(Excerpts from a dataset)
%%
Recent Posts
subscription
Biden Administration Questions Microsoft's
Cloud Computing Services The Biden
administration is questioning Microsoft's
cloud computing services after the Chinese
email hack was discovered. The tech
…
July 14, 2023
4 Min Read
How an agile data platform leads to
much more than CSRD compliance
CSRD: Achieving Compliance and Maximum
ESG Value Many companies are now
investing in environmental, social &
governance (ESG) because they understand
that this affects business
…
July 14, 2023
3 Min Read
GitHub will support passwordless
%%
● Instructions for the task
Reproduce exactly the line that holds "investing in environmental, social &", then every line after it, ending with the final line of the records above.

● Solution
investing in environmental, social &
governance (ESG) because they understand
that this affects business
…
July 14, 2023
3 Min Read
GitHub will support passwordless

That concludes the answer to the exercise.